How can I fix this decoding error for programs which use LazUTF8?


Solution

  • When the String type is an alias for AnsiString 1, much of Indy's functionality exposes extra parameters/properties to let users control which ANSI encodings are used when AnsiString values are passed around in operations that perform AnsiString<->byte conversions.

    1: Delphi pre-2009, and FreePascal/Lazarus when {$ModeSwitch UnicodeStrings} and {$Mode DelphiUnicode} are not used (FYI, Indy 11 will use them!).

    In most cases, Indy's default byte encoding is ASCII (because many of the Internet protocols that Indy implements originally supported only ASCII - individual Indy components upgrade themselves to UTF as appropriate per protocol), though some things use the OS default codepage/charset instead.

    Indy's default byte encoding can be changed at runtime by setting the global GIdDefaultTextEncoding variable in the IdGlobal unit, eg:

    GIdDefaultTextEncoding := encUTF8;
    

    But, in this particular situation, TIdURI.URLEncode() does not use GIdDefaultTextEncoding, but it does have an optional ADestEncoding parameter that you can use to specify a specific byte encoding for the returned AnsiString (in addition to an optional AByteEncoding parameter to specify the byte encoding of the parsed url octets - UTF-8 by default), eg:

    TIdURI.URLDecode('%C3%84%C3%96%C3%9C'
      {$IFNDEF FPC_UNICODESTRINGS}, IndyTextEncoding_UTF8, IndyTextEncoding_UTF8{$ENDIF}
    )
    

    The above will parse the url-encoded octets as UTF-8, and then return that data as-is in a UTF-8 encoded AnsiString.

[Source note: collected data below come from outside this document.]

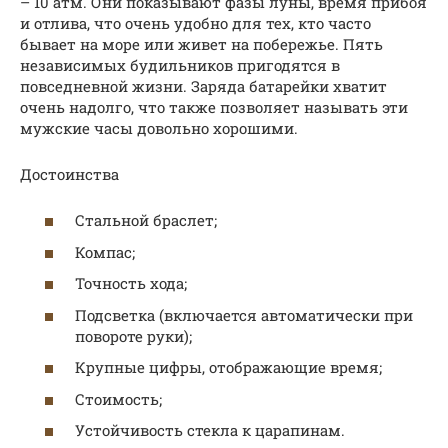
– 10 атм. Они показывают фазы луны, время прибоя
и отлива, что очень удобно для тех, кто часто
бывает на море или живет на побережье. Пять
независимых будильников пригодятся в
повседневной жизни. Заряда батарейки хватит
очень надолго, что также позволяет называть эти
мужские часы довольно хорошими.
Достоинства
Стальной браслет;
Компас;
Точность хода;
Подсветка (включается автоматически при
повороте руки);
Крупные цифры, отображающие время;
Стоимость;
Устойчивость стекла к царапинам.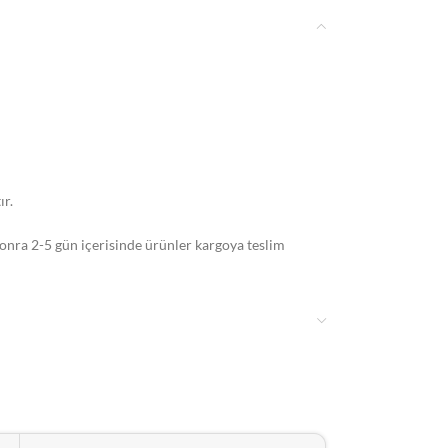
ır.
 sonra 2-5 gün içerisinde ürünler kargoya teslim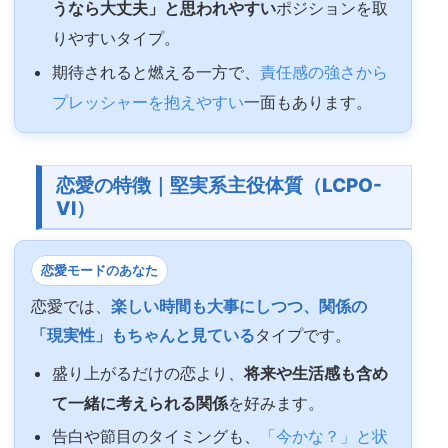
うなら大丈夫」と思われやすい
ポジションを取
りやすいタイプ。
期待されると燃える一方で、
責任感の強さから
プレッシャーを抱えやすい
一面もあります。
恋愛の特徴｜堅実系主役体質（LCPO-
VI）
恋愛モードのあなた
恋愛では、
楽しい時間も大事にしつつ、関係の
「現実性」もちゃんと見ている
タイプです。
盛り上がるだけの恋より、
将来や生活感も含め
て一緒に考えられる関係
を好みます。
告白や節目のタイミングも、
「今かな？」と状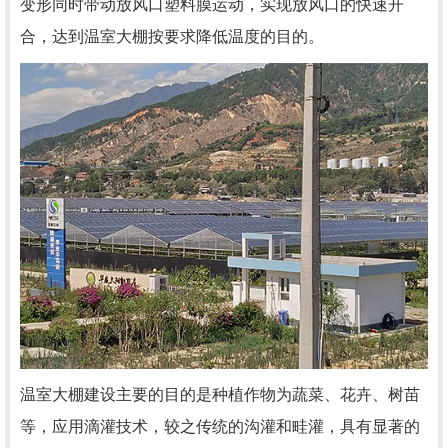
变形同时带动放风口塑料膜运动，实现放风口的快速开
合，达到温室大棚按要求降低温度的目的。
温室大棚建设主要的目的是种植作物为蔬菜、花卉、树苗
等，应用滴灌技术，较之传统的沟灌和畦灌，具有显著的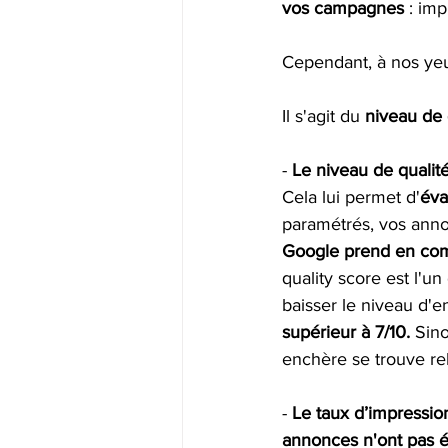
vos campagnes
 : im
Cependant, à nos yeu
Il s'agit du 
niveau de 
- 
Le niveau de qualité
Cela lui permet d'
éva
paramétrés, vos anno
Google prend en com
quality score est l'un
baisser le niveau d'e
supérieur à 7/10.
 Sin
enchère se trouve r
- 
Le taux d’impressio
annonces n'ont pas ét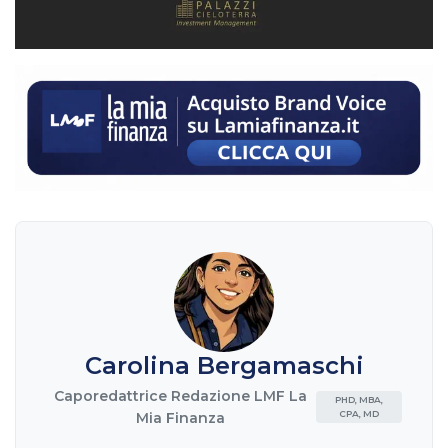
Carolina Bergamaschi
Caporedattrice Redazione LMF La
PHD, MBA,
CPA, MD
Mia Finanza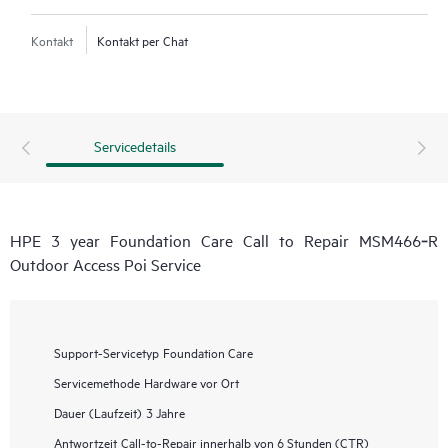
Kontakt
Kontakt per Chat
Servicedetails
HPE 3 year Foundation Care Call to Repair MSM466‑R
Outdoor Access Poi Service
Support-Servicetyp
Foundation Care
Servicemethode
Hardware vor Ort
Dauer (Laufzeit)
3 Jahre
Antwortzeit
Call-to-Repair innerhalb von 6 Stunden (CTR)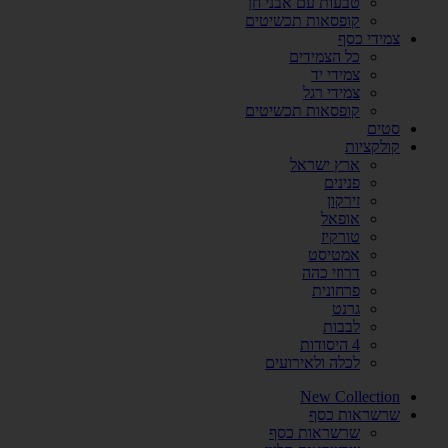
טבעות עם אבני חן
קופסאות תכשיטים
צמידי כסף
כל הצמידים
צמידי יד
צמידי רגל
קופסאות תכשיטים
סטים
קולקציות
ארץ ישראל
פנינים
זירקון
אופאל
טורקיז
אמטיסט
דרוזי כהה
פרחונית
גרנט
לבבות
4 היסודות
לכלה ולאירועים
New Collection
שרשראות כסף
שרשראות כסף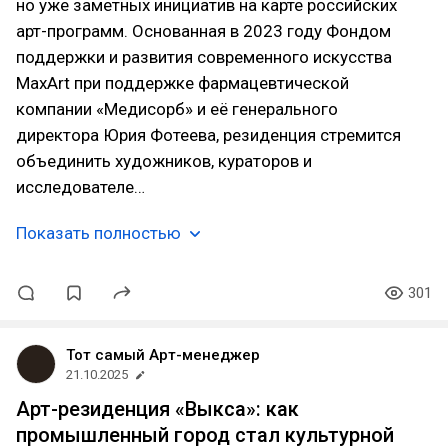
но уже заметных инициатив на карте российских
арт-программ. Основанная в 2023 году Фондом
поддержки и развития современного искусства
MaxArt при поддержке фармацевтической
компании «Медисорб» и её генерального
директора Юрия Фотеева, резиденция стремится
объединить художников, кураторов и
исследователе…
Показать полностью
301
Тот самый Арт-менеджер
21.10.2025
Арт-резиденция «Выкса»: как
промышленный город стал культурной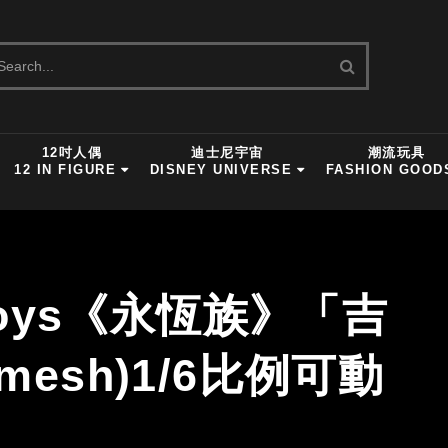
12吋人偶
迪士尼宇宙
潮流玩具
12 IN FIGURE
DISNEY UNIVERSE
FASHION GOOD
 Toys《永恆族》「吉
mesh)1/6比例可動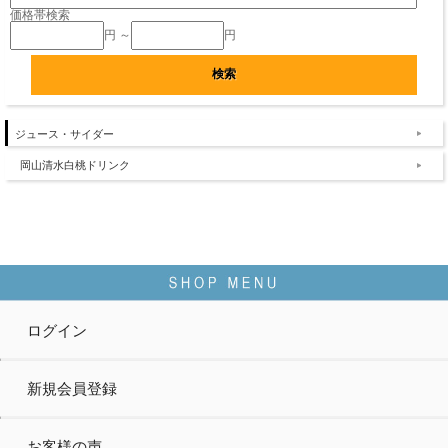
価格帯検索
円 ～
円
ジュース・サイダー
岡山清水白桃ドリンク
ログイン
新規会員登録
お客様の声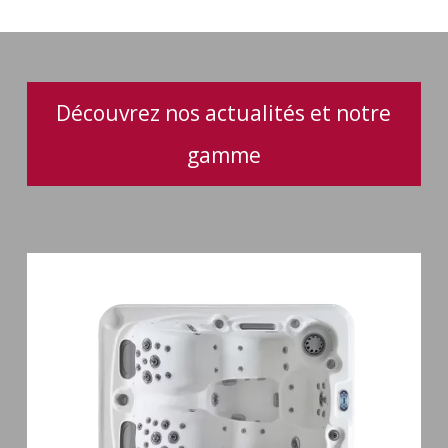
intuitive
et
performance
optimale
Découvrez nos actualités et notre
gamme
Spa
3
places
Mirana
38
jets
hydromassage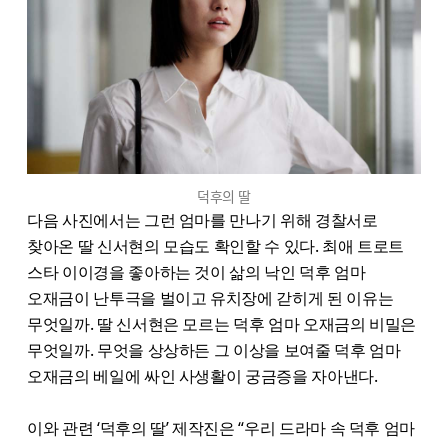
덕후의 딸
다음 사진에서는 그런 엄마를 만나기 위해 경찰서로
찾아온 딸 신서현의 모습도 확인할 수 있다. 최애 트로트
스타 이이경을 좋아하는 것이 삶의 낙인 덕후 엄마
오재금이 난투극을 벌이고 유치장에 갇히게 된 이유는
무엇일까. 딸 신서현은 모르는 덕후 엄마 오재금의 비밀은
무엇일까. 무엇을 상상하든 그 이상을 보여줄 덕후 엄마
오재금의 베일에 싸인 사생활이 궁금증을 자아낸다.
이와 관련 ‘덕후의 딸’ 제작진은 “우리 드라마 속 덕후 엄마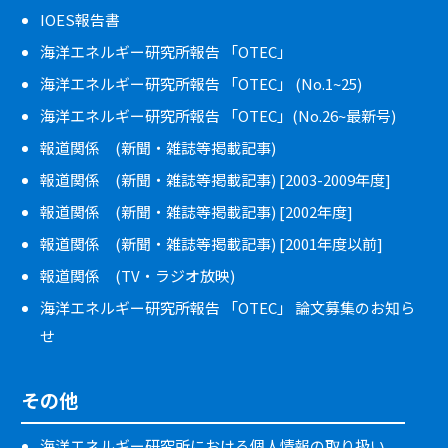
IOES報告書
海洋エネルギー研究所報告 「OTEC」
海洋エネルギー研究所報告 「OTEC」 (No.1~25)
海洋エネルギー研究所報告 「OTEC」(No.26~最新号)
報道関係 (新聞・雑誌等掲載記事)
報道関係 (新聞・雑誌等掲載記事) [2003-2009年度]
報道関係 (新聞・雑誌等掲載記事) [2002年度]
報道関係 (新聞・雑誌等掲載記事) [2001年度以前]
報道関係 (TV・ラジオ放映)
海洋エネルギー研究所報告 「OTEC」 論文募集のお知ら
せ
その他
海洋エネルギー研究所における個人情報の取り扱い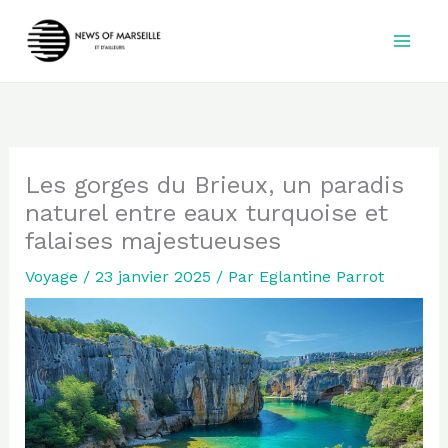
Aller
au
contenu
Les gorges du Brieux, un paradis
naturel entre eaux turquoise et
falaises majestueuses
Voyage
/
23 janvier 2025
/ Par
Eglantine Parrot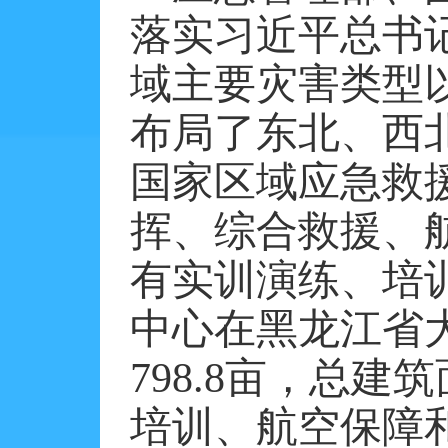
落实习近平总书
域主要灾害类型
布局了东北、西
国家区域应急救
挥、综合救援、
有实训演练、培
中心在黑龙江省
798.8亩，总建
培训、航空保障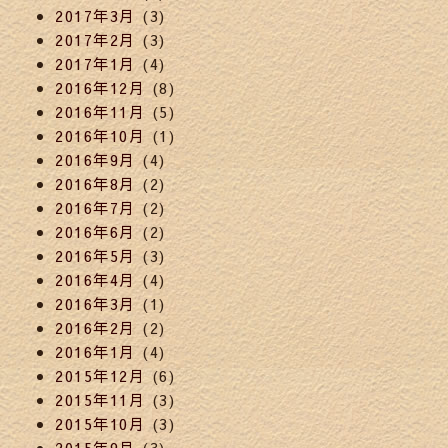
2017年3月
(3)
2017年2月
(3)
2017年1月
(4)
2016年12月
(8)
2016年11月
(5)
2016年10月
(1)
2016年9月
(4)
2016年8月
(2)
2016年7月
(2)
2016年6月
(2)
2016年5月
(3)
2016年4月
(4)
2016年3月
(1)
2016年2月
(2)
2016年1月
(4)
2015年12月
(6)
2015年11月
(3)
2015年10月
(3)
2015年9月
(3)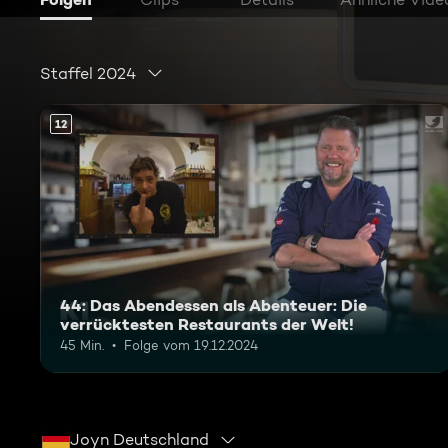
Staffel 2024
12
44: Das Abendessen als Abenteuer: Die
verrücktesten Restaurants der Welt!
45 Min.
Folge vom 19.12.2024
Joyn Deutschland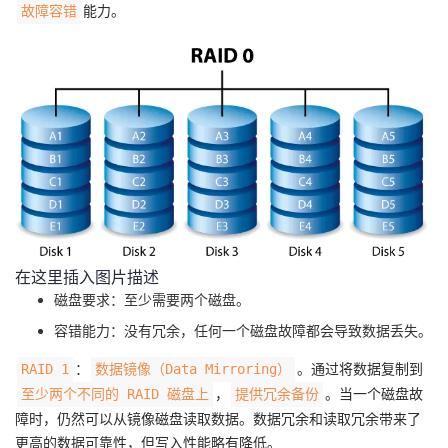
能力。
故障容错
在这里插入图片描述
磁盘要求：至少需要两个磁盘。
容错能力：没有冗余，任何一个磁盘故障都会导致数据丢失。
：
。通过将数据复制到
RAID 1
数据镜像（Data Mirroring）
，
。当一个磁盘故
至少两个不同的 RAID 磁盘上
提供冗余备份
障时，仍然可以从镜像磁盘读取数据。数据冗余和读取冗余带来了
更高的数据可靠性，但写入性能略有降低。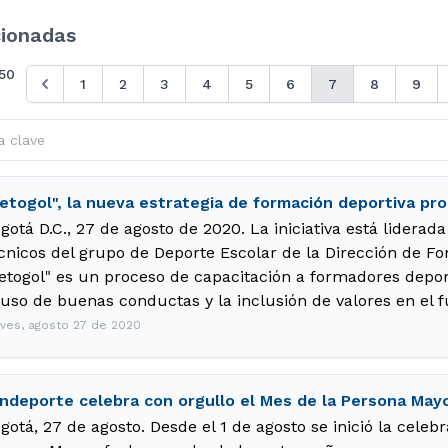
cionadas
50
1
2
3
4
5
6
7
8
9
etogol", la nueva estrategia de formación deportiva p
gotá D.C., 27 de agosto de 2020. La iniciativa está liderada
cnicos del grupo de Deporte Escolar de la Dirección de Fo
etogol" es un proceso de capacitación a formadores depo
 uso de buenas conductas y la inclusión de valores en el f
eves, agosto 27 de 2020
ndeporte celebra con orgullo el Mes de la Persona May
gotá, 27 de agosto. Desde el 1 de agosto se inició la celeb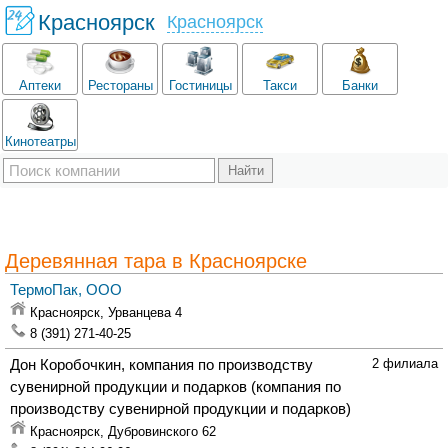
Красноярск
Красноярск
Аптеки
Рестораны
Гостиницы
Такси
Банки
Кинотеатры
Деревянная тара в Красноярске
ТермоПак, ООО
Красноярск,
Урванцева 4
8 (391) 271-40-25
Дон Коробочкин, компания по производству
2 филиала
сувенирной продукции и подарков
(компания по
производству сувенирной продукции и подарков)
Красноярск,
Дубровинского 62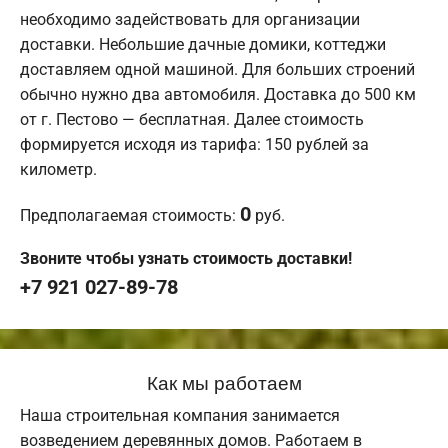
необходимо задействовать для организации
доставки. Небольшие дачные домики, коттеджи
доставляем одной машиной. Для больших строений
обычно нужно два автомобиля. Доставка до 500 км
от г. Пестово — бесплатная. Далее стоимость
формируется исходя из тарифа: 150 рублей за
километр.
0
Предполагаемая стоимость:
руб.
Звоните чтобы узнать стоимость доставки!
+7 921 027-89-78
Как мы работаем
Наша строительная компания занимается
возведением деревянных домов. Работаем в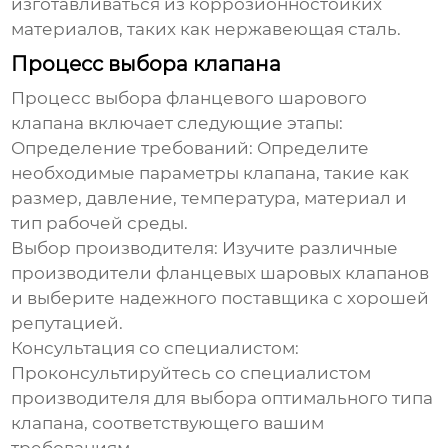
изготавливаться из коррозионностойких
материалов, таких как нержавеющая сталь.
Процесс выбора клапана
Процесс выбора фланцевого шарового
клапана включает следующие этапы:
Определение требований:
Определите
необходимые параметры клапана, такие как
размер, давление, температура, материал и
тип рабочей среды.
Выбор производителя:
Изучите различные
производители фланцевых шаровых клапанов
и выберите надежного поставщика с хорошей
репутацией.
Консультация со специалистом:
Проконсультируйтесь со специалистом
производителя для выбора оптимального типа
клапана, соответствующего вашим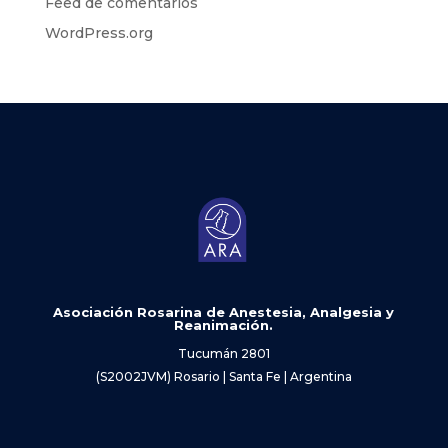
Feed de comentarios
WordPress.org
Asociación Rosarina de Anestesia, Analgesia y
Reanimación.
Tucumán 2801
(S2002JVM) Rosario | Santa Fe | Argentina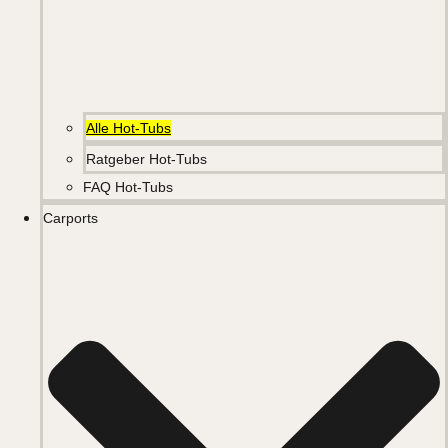
Alle Hot-Tubs
Ratgeber Hot-Tubs
FAQ Hot-Tubs
Carports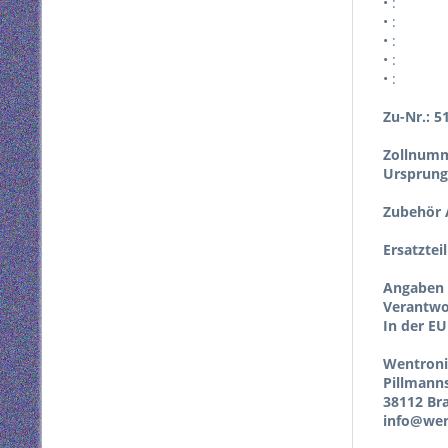
• :
• :
• :
• :
• :
Zu-Nr.: 5
Zollnumm
Ursprung
Zubehör A
Ersatztei
Angaben 
Verantwor
In der EU
Wentron
Pillmann
38112 Br
info@wen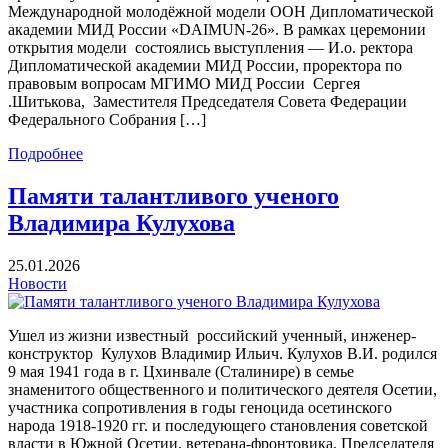
Международной молодёжной модели ООН Дипломатической
академии МИД России «DAIMUN-26». В рамках церемонии
открытия модели состоялись выступления — И.о. ректора
Дипломатической академии МИД России, проректора по
правовым вопросам МГИМО МИД России Сергея
.Шитькова, Заместителя Председателя Совета Федерации
Федерального Собрания […]
Подробнее
Памяти талантливого ученого
Владимира Кулухова
25.01.2026
Новости
Ушел из жизни известный российский ученный, инженер-
конструктор Кулухов Владимир Ильич. Кулухов В.И. родился
9 мая 1941 года в г. Цхинвале (Сталинире) в семье
знаменитого общественного и политического деятеля Осетии,
участника сопротивления в годы геноцида осетинского
народа 1918-1920 гг. и последующего становления советской
власти в Южной Осетии, ветерана-фронтовика, Председателя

    If you do not specify an output encoding for ADestEncoding, URLDecode() defaults to the OS default. If you want it to use GIdDefaultTextEncoding instead, specify IndyTextEncoding_Default in the ADestEncoding parameter:

    TIdURI.URLDecode('%C3%84%C3%96%C3%9C'
      {$IFNDEF FPC_UNICODESTRINGS}, IndyTextEncoding_UTF8, IndyTextEncoding_Default{$ENDIF}
    )
    

    Another option would be to use the IndyTextEncoding(CodePage) function for ADestEncoding, passing it FreePascal's DefaultSystemCodePage variable, which the LazUtils package sets to CP_UTF8 2:

    TIdURI.URLDecode('%C3%84%C3%96%C3%9C'
      {$IFNDEF FPC_UNICODESTRINGS}, IndyTextEncoding_UTF8, IndyTextEncoding(DefaultSystemCodePage){$ENDIF}
    )
    

    2: I have opened a ticket in Indy's issue tracker to add support for DefaultSystemCodePage when compiling for FreePascal/Lazarus.